Tuesday, December 13, 2005

a reminder

I'm still on the mailing lists of Buddhist centers and organizations. One of the publications I get is the annual newsletter of the Nalanda Translation Committee, a group formed by Chogyam Trungpa Rinpoche to produce authoritative translations of Tibetan Buddhist texts for use by Western students. Last night while lying in bed I finished perusing this year's newsletter, a 22" x 17" sheet of bond paper folded in half to give four pages.

One of the articles is entitled "The Four Reminders", the label given to a list of four thoughts that, if brought clearly to mind, should focus the meditation practitioner on his or her desire to get on with the practice and put effort into it. Briefly, the Four Reminders are:

1. The Preciousness of a human birth

2. Impermanence and death

3. The Inescapability of karma

4. The Suffering of samsara (that is, the unenlightened state)

I spent a fair amount of time contemplating these as part of my own meditation practice over the years. They are indeed powerful once you understand them and take the effort to contemplate their significance for your own life. While reading the article I was struck by the paragraph on the second Reminder, impermanence and death. The writer of the article relates a couple of brief anecdotes about this Reminder. The first is about the Gyalwang Karmapa, head of the Kagyu school of Tibetan Buddhism (analogous to the Dalai Lama, who is the head of the Gelug school), who visited the U.S. in the 1970s. The second is about the Japanese Zen master Suzuki Roshi, author of Zen Mind, Beginner's Mind:

When His Holiness the Sixteenth Gyalwang Karmapa was attending a luncheon at the United States Congress, a congressman asked him, "If Your Holiness could summarize the teachings of the Buddha in one sentence, what would that be?" Without hesitation, the Karmapa replied, "Everything changes." Similarly, when a student asked Suzuki Roshi to put the entire message of Buddhism in a nutshell, he simply answered, "Everything changes."

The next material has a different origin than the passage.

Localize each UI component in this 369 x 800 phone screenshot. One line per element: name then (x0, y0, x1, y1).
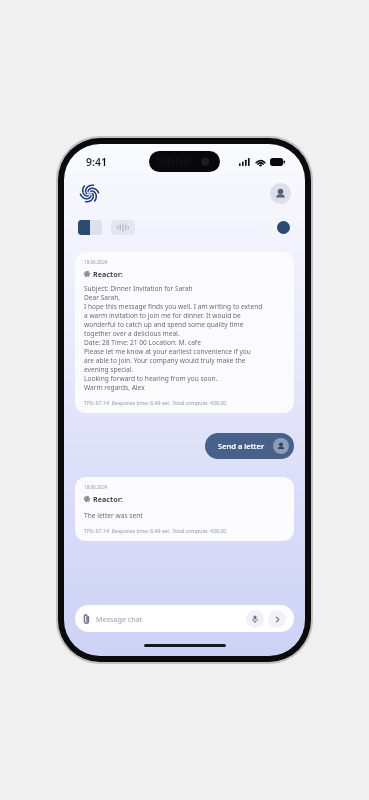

A familiar chill passed over my scalp and the back of my neck--what I suppose might be called the chill of dharma. These two senior, authoritative teachers chose the same two words to summarize the vast ocean of Buddhist teachings. Everything changes. Lying there in my bed, I felt the two words float quietly into me like cinders settling on the tinder of my consciousness.

The two teachers, asked for something profound, gave their questioners a simple familiar statement, a kind of truism that we all have heard before. For me, anyway, this unexpected response yanked my mind back to consider what they meant. I had no doubt that the teachers were making a simple, literal statement--and the consequences of that statement are far-reaching indeed.

Everything changes. Whatever we think of as permanent, isn't. Anything that can be said to begin also ends. My house, my friendships, my marriage, my life--all will be gone in due course. Every last thing in my experience without exception has an end-point. New things will arise; they too will end. This thought, if you sit with it, creates haunting feelings, anxiety. It is the death-knell of security.

In my mind I saw dry yellow leaves blowing along an empty street in a cold gusting wind. They made a sweeping, clattering noise on the pavement. Life coming and going like the slap of a saloon door in a ghost town.

As I laid down the newsletter I felt great appreciation, affection, and gratitude for the teachings I have received in my life. I felt humility and awe in the presence of truth--the truth which is not for us or against us; it alerts us to the present moment, so we don't miss its brief life.